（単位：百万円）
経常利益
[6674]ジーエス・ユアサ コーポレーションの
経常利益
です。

---

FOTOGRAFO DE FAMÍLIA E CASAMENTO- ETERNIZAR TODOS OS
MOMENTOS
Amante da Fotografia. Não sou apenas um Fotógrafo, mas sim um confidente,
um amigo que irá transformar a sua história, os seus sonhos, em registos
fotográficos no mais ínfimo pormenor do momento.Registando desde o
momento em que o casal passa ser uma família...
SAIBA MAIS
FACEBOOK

### Task instructions
Please copy the lines above from the line with "FOTOGRAFO DE FAMÍLIA" up to and including the line with "um amigo que", exactly as written and with nothing else.

### Response to this task
FOTOGRAFO DE FAMÍLIA E CASAMENTO- ETERNIZAR TODOS OS
MOMENTOS
Amante da Fotografia. Não sou apenas um Fotógrafo, mas sim um confidente,
um amigo que irá transformar a sua história, os seus sonhos, em registos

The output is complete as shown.